Tuesday, August 12, 2008

Receiving well

I wrote recently that the Internet may not be changing giving so much as receiving. In honor of the 28th Steinbeck Festival (which just concluded) here is John Steinbeck, writing in 1951, on what it takes to be good at receiving:
"Certainly he was an interesting and charming man, but there was some other quality that far exceeded these. I have thought that it might be his ability to receive, to receive anything from anyone, to receive gracefully and thankfully, and to make the gift seem very fine. Because of this everyone felt good in giving to Ed--a present, a thought, anything.

Perhaps the most overrated virtue in our list of shoddy virtues is that of giving. Giving builds up the ego of the giver, makes him superior and higher and larger than the receiver...It is so easy to give, so exquisitely rewarding. Receiving, on the other hand, if it is well-done, requires a fine balance of self-knowledge and kindness. It requires humility and tact and great understanding of relationships. In receiving, you cannot appear, even to yourself, better or stronger or wiser than the giver, although you must be wiser to do it well.

It requires self-esteem to receive--not self-love but just a pleasant acquaintance and liking for oneself."

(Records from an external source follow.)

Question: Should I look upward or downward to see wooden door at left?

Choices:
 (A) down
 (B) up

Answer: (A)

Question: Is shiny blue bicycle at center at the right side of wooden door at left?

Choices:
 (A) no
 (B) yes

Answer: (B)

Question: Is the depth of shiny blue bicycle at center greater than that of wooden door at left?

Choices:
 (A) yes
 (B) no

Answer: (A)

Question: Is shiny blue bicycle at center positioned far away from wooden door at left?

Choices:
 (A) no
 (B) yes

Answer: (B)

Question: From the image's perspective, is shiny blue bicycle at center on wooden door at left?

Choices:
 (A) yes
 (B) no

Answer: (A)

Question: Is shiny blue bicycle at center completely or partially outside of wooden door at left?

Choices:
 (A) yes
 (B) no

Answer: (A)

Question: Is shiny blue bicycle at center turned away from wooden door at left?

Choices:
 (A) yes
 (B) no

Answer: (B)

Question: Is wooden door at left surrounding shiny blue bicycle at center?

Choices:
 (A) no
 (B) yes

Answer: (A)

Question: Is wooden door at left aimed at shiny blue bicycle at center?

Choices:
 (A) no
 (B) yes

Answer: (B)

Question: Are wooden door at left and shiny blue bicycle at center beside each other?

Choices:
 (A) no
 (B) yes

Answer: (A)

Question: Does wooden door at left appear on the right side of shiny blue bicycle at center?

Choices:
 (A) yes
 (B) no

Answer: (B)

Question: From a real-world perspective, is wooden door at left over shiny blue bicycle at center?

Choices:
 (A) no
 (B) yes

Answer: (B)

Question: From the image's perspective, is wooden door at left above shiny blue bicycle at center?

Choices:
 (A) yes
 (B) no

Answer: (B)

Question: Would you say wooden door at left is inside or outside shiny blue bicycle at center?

John Steinbeck, The Log from the Sea of Cortez, Appendix, ""About Ed Ricketts"", Penguin Books, 1951, pp. 272-3

Thanks, Rikki!


Anonymous said...

Thanks for identifying the other end of the giving relationship and highlighting Steinbeck's wise words on the subject. Do you think the internet allows people to "mature" in their receiving behavior? Does it provide a platform to let us realize this "pleasant acquaintace" with ourselves?

Lucy Bernholz said...

What a great set of questions...in light of other conversations happening on this blog in terms of marketized giving and embedded advertising - which are also asking questions about how internet and markets change giving/receiving, I'd have to say "I have no idea." Mature receiving, the kind of attributes Steinbeck describes so graciously, seem to me to be the result of parenting, worldview, humility, experience - so many things that may have nothing to do with immediate communication technologies (e.g. internet). What do you think? Will the ability to be in touch directly with donors, to aggregate small donations, speed up interaction, present multimedia - any of the things that the internet freely enables have an impact on how we receive?